Batch Execution Environment and MARS
Beginning with Microsoft SQL Server 2005, connections can be enabled to support Multiple Active Result Sets (MARS). These connections have an associated default batch execution environment.
The batch execution environment is made up of the following components:
SET option values (including ANSI_NULLS, DATE_FORMAT, LANGUAGE, and TEXTSIZE)
Security context (the user or application role for the batch execution environment)
Database context (the current database for the environment)
Execution State functions (including @@ERROR, @@ROWCOUNT, @@FETCH_STATUS, and @@IDENTITY)
Top-level temporary tables
Every new batch that starts executing for a specific connection receives a copy of the default environment. Whenever a batch executes, all changes made to the execution environment are scoped to that specific batch. Once execution completes, the execution settings are copied into the default environment. In the case of a single batch issuing several commands to be executed sequentially, the behavior observed is the same as that exposed by connections involving clients or servers from previous releases of SQL Server.
In previous versions of SQL Server only one batch could execute at any given time. Therefore changes made to the batch environment by a batch were visible to all subsequent batches.
For stored procedures and functions, the default environment for a batch is the default for the connection, but when execution completes, changes are not copied back to the connection's default batch execution environment.

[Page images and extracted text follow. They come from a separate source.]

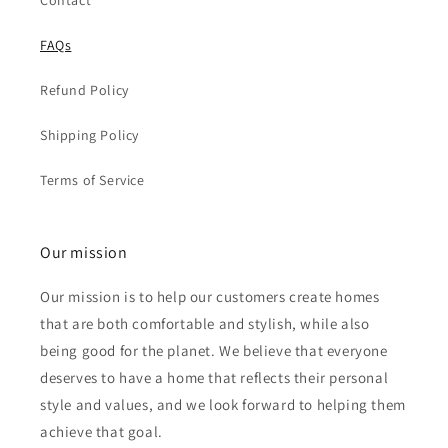
Contact
FAQs
Refund Policy
Shipping Policy
Terms of Service
Our mission
Our mission is to help our customers create homes
that are both comfortable and stylish, while also
being good for the planet. We believe that everyone
deserves to have a home that reflects their personal
style and values, and we look forward to helping them
achieve that goal.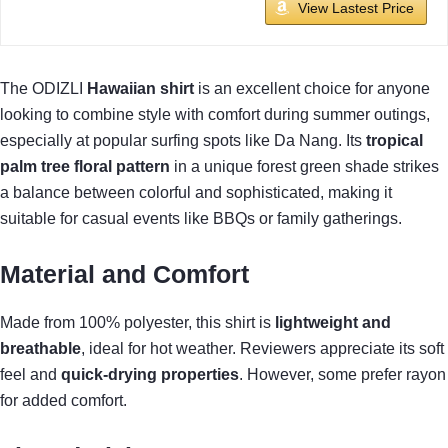
View Lastest Price
The ODIZLI
Hawaiian shirt
is an excellent choice for anyone
looking to combine style with comfort during summer outings,
especially at popular surfing spots like Da Nang. Its
tropical
palm tree floral pattern
in a unique forest green shade strikes
a balance between colorful and sophisticated, making it
suitable for casual events like BBQs or family gatherings.
Material and Comfort
Made from 100% polyester, this shirt is
lightweight and
breathable
, ideal for hot weather. Reviewers appreciate its soft
feel and
quick-drying properties
. However, some prefer rayon
for added comfort.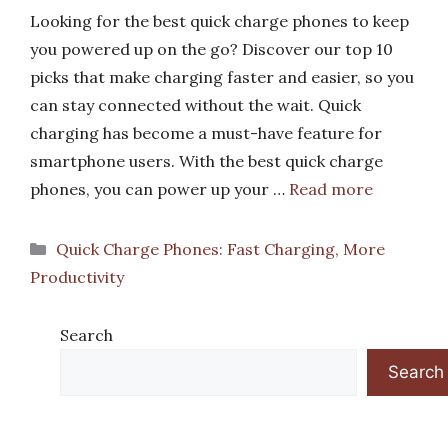
Looking for the best quick charge phones to keep
you powered up on the go? Discover our top 10
picks that make charging faster and easier, so you
can stay connected without the wait. Quick
charging has become a must-have feature for
smartphone users. With the best quick charge
phones, you can power up your …
Read more
Categories
Quick Charge Phones: Fast Charging, More
Productivity
Search
Search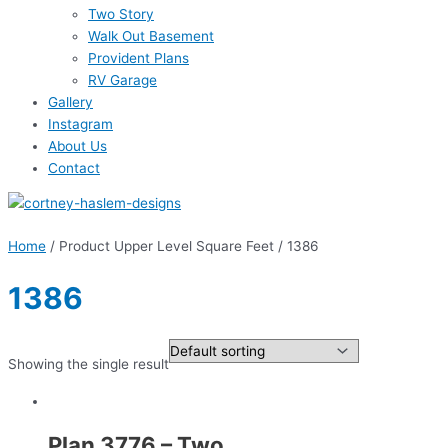
Two Story
Walk Out Basement
Provident Plans
RV Garage
Gallery
Instagram
About Us
Contact
Home
/ Product Upper Level Square Feet / 1386
1386
Showing the single result
Plan 3776 – Two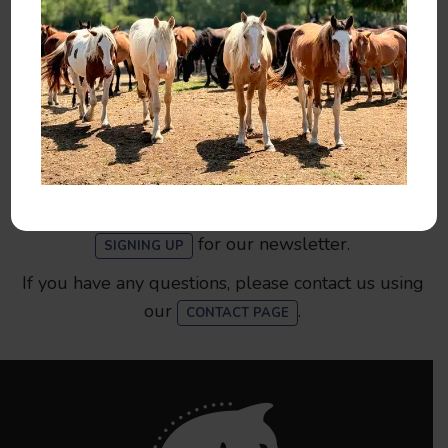
You can help by
,
, or
SPONSORING
ADOPTING
.
MAKING A DONATION
You can also help 13 Hands by
,
VOLUNTEERING
spreading the word, liking our
, and
FACEBOOK PAGE
for our newsletter.
SIGNING UP
If you have any questions, please contact us using
our
.
CONTACT PAGE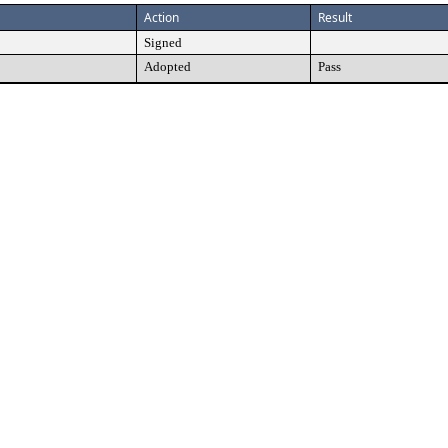
Action
Result
Signed
Adopted
Pass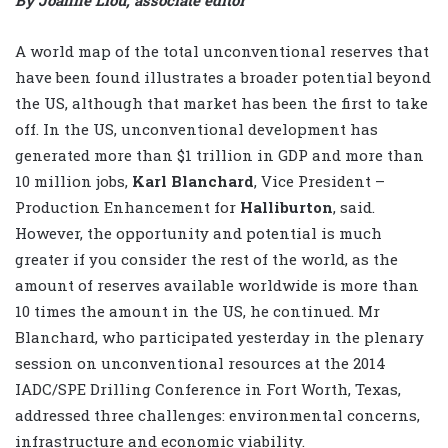
By Joanne Liou, associate editor
A world map of the total unconventional reserves that
have been found illustrates a broader potential beyond
the US, although that market has been the first to take
off. In the US, unconventional development has
generated more than $1 trillion in GDP and more than
10 million jobs,
Karl Blanchard
, Vice President –
Production Enhancement for
Halliburton
, said.
However, the opportunity and potential is much
greater if you consider the rest of the world, as the
amount of reserves available worldwide is more than
10 times the amount in the US, he continued. Mr
Blanchard, who participated yesterday in the plenary
session on unconventional resources at the 2014
IADC/SPE Drilling Conference in Fort Worth, Texas,
addressed three challenges: environmental concerns,
infrastructure and economic viability.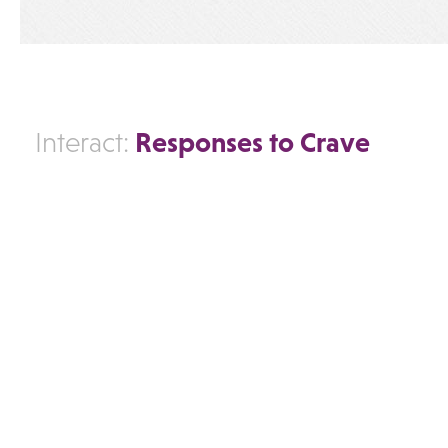
Responses to Crave
Interact:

For example, assume that two batches execute as follows:
--First Batch SET ARITHABORT ON SET ANSI_WARNINGS ON SELECT 1/0 GO --Second Batch SET ARITHABORT OFF SET ANSI_WARNINGS OFF SELECT 1/0 GO
Assume also that MARS is enabled for the connection with default execution environment, with SET ARITHABORT set to OFF and SET ANSI_WARNINGS set to ON.
If both batches are submitted concurrently under the connection, they start execution with the settings of the connection's default batch environment. During execution, their environments are scoped to ensure that environment changes in one batch do not affect the changes in the other batch. When a batch completes execution, it copies back the resulting environment to the connection's default. The resulting default environment for the connection depends on the last batch to complete execution. This will be the environment used by the next batch that is executed.